In many cases having an ovarian cyst is normal. The cysts in the ovary come from the roughly 150 follicles (fluid sacs) inside the ovary that develop each month. Normally, only one of these follicles develops fully and releases an egg at the time of ovulation. The mature follicle becomes what doctors call the corpus luteum. It lasts until menstruation when it gradually diminishes. If a follicle fails to fully discharge the egg, it can become a cyst that can grow, put pressure on the surrounding tissue and, in some cases, burst and bleed. Functional cysts are normal and follow the menstrual cycle. Non-functional cysts are a result of problems in ovulation and are not considered normal.
While functional cysts come and go with the menstrual cycle, non-functional cysts on the ovaries persist and can cause symptoms related to it. One such symptom is pain in the pelvis that usually occurs on the side of the cyst. It is generally a dull pain that can suddenly become extremely sharp and overwhelming in its strength. This happens when the cyst bursts, releasing fluid and blood into the pelvic cavity. The pain can be brief, lasting only a few minutes, or can last up to several days. Bleeding or spotting may occur with these cysts. In some cases, the doctor will detect an elevated testosterone level but this is not consistent.

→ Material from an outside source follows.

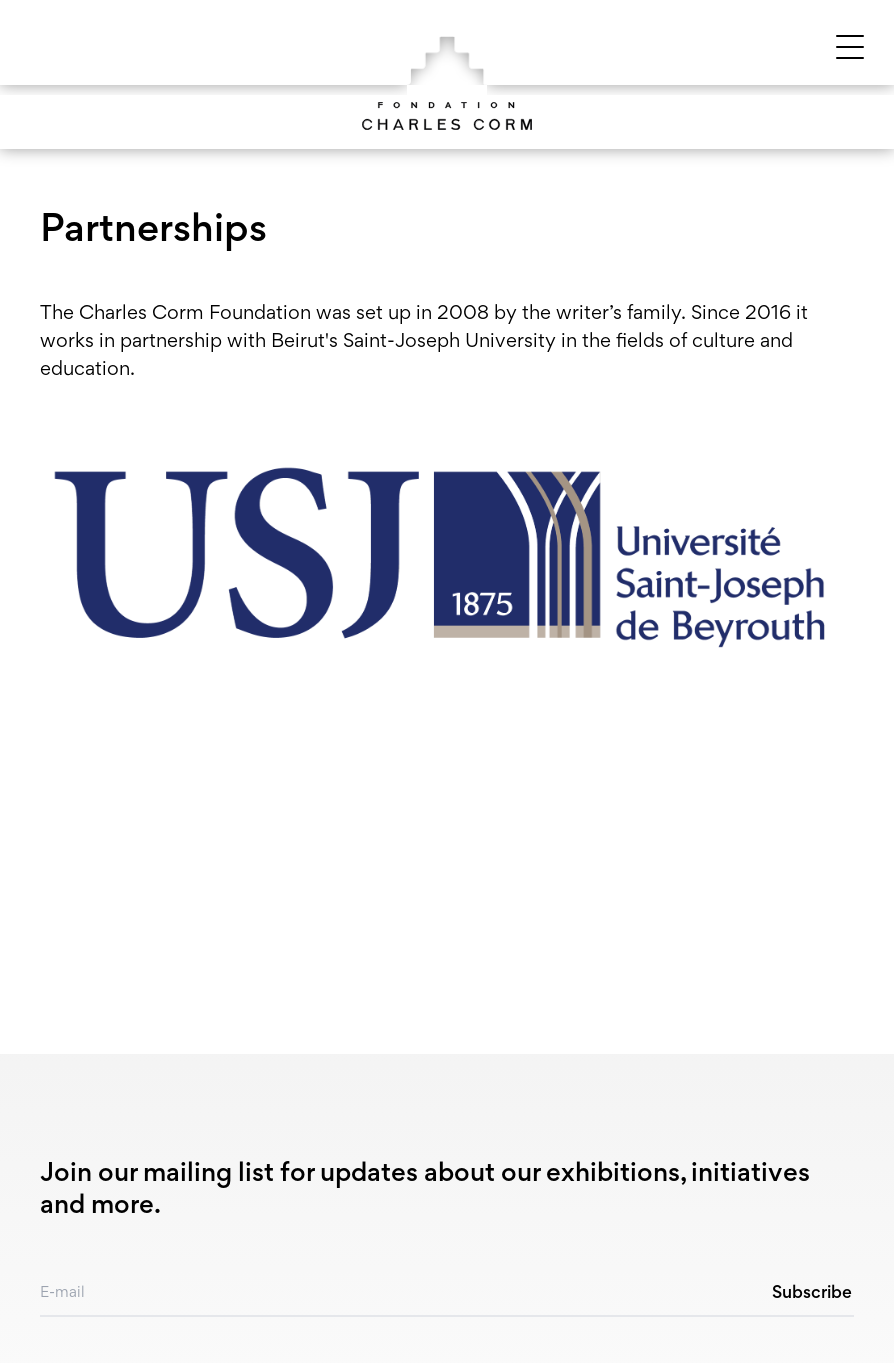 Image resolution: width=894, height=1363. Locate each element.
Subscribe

Doctors don’t know the exact cause of ovarian cysts. They are felt by some doctors to be related to emotional trauma or to chronic ongoing stress. Problems with hormone imbalances involving the hypothalamus and/or the pituitary gland may cause these cysts to proliferate. Dominance of estrogen is also believed to be a contributing factor. Remember, estrogen dominance doesn’t have to be related to internally-derived estrogen. Xenohormones contribute to estrogen by providing the body with excess estrogen from external sources like beef containing hormones and chemicals like dioxin.